**How to complete this task:** Which lines of the entries below run from the one holding "Beltway 8 Boyz" to the one holding "DJ Black Jesus", inclusive? Set down exactly those lines and no others.

The records below:

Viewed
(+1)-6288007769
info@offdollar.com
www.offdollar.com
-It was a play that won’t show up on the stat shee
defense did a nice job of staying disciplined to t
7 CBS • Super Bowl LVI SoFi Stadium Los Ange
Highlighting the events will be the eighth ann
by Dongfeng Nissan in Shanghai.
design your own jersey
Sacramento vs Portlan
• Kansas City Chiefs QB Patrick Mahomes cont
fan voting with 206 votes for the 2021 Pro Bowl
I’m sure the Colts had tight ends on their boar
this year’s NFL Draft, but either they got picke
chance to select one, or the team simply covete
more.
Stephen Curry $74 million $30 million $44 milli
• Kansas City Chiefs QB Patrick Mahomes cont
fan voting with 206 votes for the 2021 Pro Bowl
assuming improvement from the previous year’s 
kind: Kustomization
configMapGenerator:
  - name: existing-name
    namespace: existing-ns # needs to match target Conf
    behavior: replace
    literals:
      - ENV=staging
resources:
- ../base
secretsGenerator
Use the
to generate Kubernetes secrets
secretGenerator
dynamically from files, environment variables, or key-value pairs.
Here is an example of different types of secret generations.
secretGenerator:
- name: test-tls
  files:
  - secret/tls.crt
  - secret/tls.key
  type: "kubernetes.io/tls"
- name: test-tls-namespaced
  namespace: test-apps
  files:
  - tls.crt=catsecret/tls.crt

End of The records.
The records below:

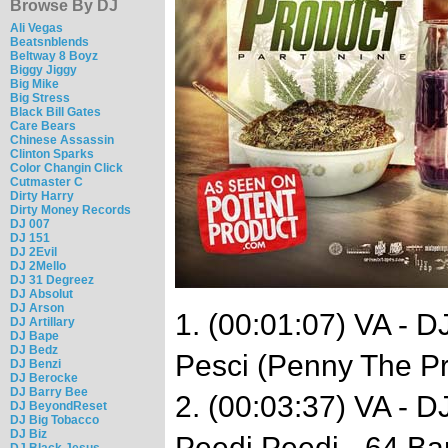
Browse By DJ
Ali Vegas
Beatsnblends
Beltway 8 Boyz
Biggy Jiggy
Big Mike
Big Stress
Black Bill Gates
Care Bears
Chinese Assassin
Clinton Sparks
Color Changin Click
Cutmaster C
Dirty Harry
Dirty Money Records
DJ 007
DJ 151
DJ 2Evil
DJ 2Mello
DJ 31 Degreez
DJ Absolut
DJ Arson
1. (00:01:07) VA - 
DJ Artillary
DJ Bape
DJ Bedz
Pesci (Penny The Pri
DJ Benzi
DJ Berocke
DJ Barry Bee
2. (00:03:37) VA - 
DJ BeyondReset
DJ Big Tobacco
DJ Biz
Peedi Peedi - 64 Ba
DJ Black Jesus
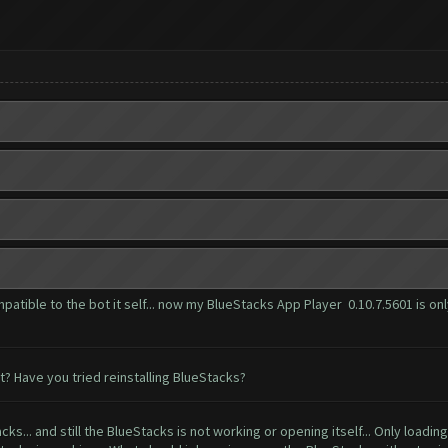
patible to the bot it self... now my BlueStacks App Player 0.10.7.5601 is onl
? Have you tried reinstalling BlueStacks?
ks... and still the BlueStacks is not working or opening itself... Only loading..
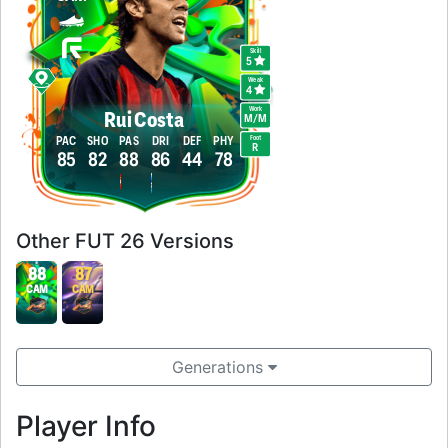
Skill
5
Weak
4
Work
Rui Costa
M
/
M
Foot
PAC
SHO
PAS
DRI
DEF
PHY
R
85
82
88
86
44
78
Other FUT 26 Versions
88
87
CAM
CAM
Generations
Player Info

End of The records.

**Answer for this exercise:**
Beltway 8 Boyz
Biggy Jiggy
Big Mike
Big Stress
Black Bill Gates
Care Bears
Chinese Assassin
Clinton Sparks
Color Changin Click
Cutmaster C
Dirty Harry
Dirty Money Records
DJ 007
DJ 151
DJ 2Evil
DJ 2Mello
DJ 31 Degreez
DJ Absolut
DJ Arson
1. (00:01:07) VA - 
DJ Artillary
DJ Bape
DJ Bedz
Pesci (Penny The Pri
DJ Benzi
DJ Berocke
DJ Barry Bee
2. (00:03:37) VA - 
DJ BeyondReset
DJ Big Tobacco
DJ Biz
Peedi Peedi - 64 Ba
DJ Black Jesus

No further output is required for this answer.